On May 25, 2016, one of the most important theologians of my time passed into Glory. John Webster, a British Anglican, was a theologian, preacher, lecturer, and disciple of Jesus Christ. Webster is not widely known. He does not sell books at a popular level. His sermons are not podcasted thousands of times around the world every week. However, Webster’s unwavering commitment to the Holy Scriptures, Trinitarian faith, the exclusivity of Christ, and many more important points of doctrine shone through his work. For Webster, publishing and preaching were not tools to create a platform, but rather, the mode through which he aimed to serve God faithfully and humbly.

Confronted by Grace is a collection of Webster’s sermons, touching on a variety of themes from the doctrines of grace, to Christian perseverance, to hearing God.

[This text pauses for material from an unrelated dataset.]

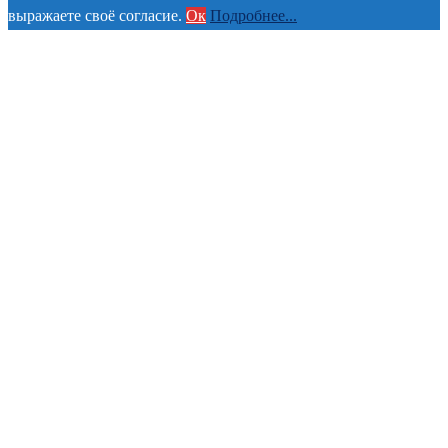
выражаете своё согласие.
Ок
Подробнее...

The subtitle of the book is key: these are sermons wrought from the meditations of a theologian. We know, therefore, that behind these words are decades of Bible study, prayer, and experience.

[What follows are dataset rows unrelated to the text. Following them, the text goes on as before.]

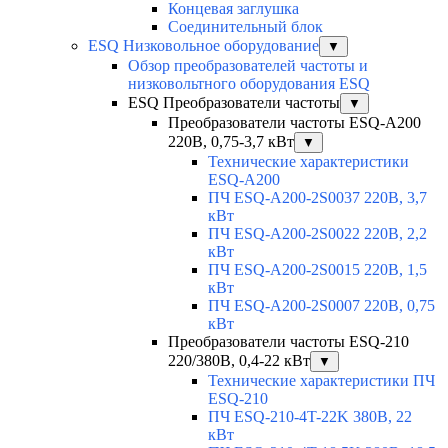
Концевая заглушка
Соединительный блок
ESQ Низковольное оборудование
▼
Обзор преобразователей частоты и
низковольтного оборудования ESQ
ESQ Преобразователи частоты
▼
Преобразователи частоты ESQ-A200
220В, 0,75-3,7 кВт
▼
Технические характеристики
ESQ-A200
ПЧ ESQ-A200-2S0037 220В, 3,7
кВт
ПЧ ESQ-A200-2S0022 220В, 2,2
кВт
ПЧ ESQ-A200-2S0015 220В, 1,5
кВт
ПЧ ESQ-A200-2S0007 220В, 0,75
кВт
Преобразователи частоты ESQ-210
220/380В, 0,4-22 кВт
▼
Технические характеристики ПЧ
ESQ-210
ПЧ ESQ-210-4T-22K 380В, 22
кВт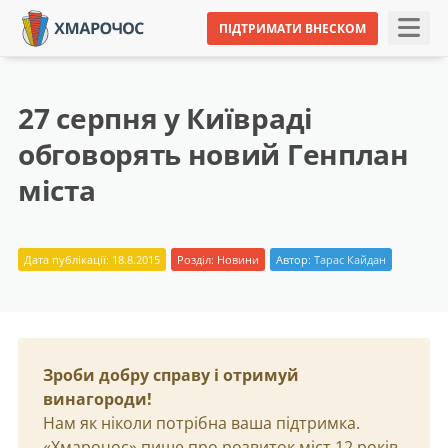
ПІДТРИМАТИ ВНЕСКОМ
27 серпня у Київраді
обговорять новий Генплан
міста
Дата публікації: 18.8.2015
Розділ:
Новини
Автор:
Тарас Кайдан
Зроби добру справу і отримуй
винагороди!
Нам як ніколи потрібна ваша підтримка.
«Хмарочос» пише про розвиток міст 12 років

Webster preaches in Confronted by Grace that, despite his theological acuteness, is comprehensible to laypeople everywhere. Most of us, for example, understand that there is indeed a “lie of self-sufficiency” that exists, though some of us may struggle to find the language to express this phenomenon. Webster, in the first sermon of the book, poses a simple question: “Why do we tell lies?” There are a variety of answers that could rightly answer this question. Webster shares his thoughts below:

“We invent lies because, for whatever reason, we want to invent reality. And the false reality which we invent, the world we make up by our lying, has one great advantage for us: It makes no claims on us. It demands nothing. It doesn’t shape us in the way that truth shapes us; it faces us with no obligations; it has no hard, resistant surfaces which we can’t get through. A lie is a made-up reality, and so never unsettles, never criticizes, never resists, never overthrows us. It’s the world, not as it is, but as we wish it to be: a world organized around us and our desires.” (5)

All of the sermons in Confronted by Grace reflect this sort of wisdom: deeply insightful, yet plain, and simple to grasp. Webster’s preaching is powerful, gospel-centered, and a balm for those in need of God’s grace. Thanks to Lexham Press for publishing this great set of sermons from a great theologian of our day and age. He continues to be missed by many.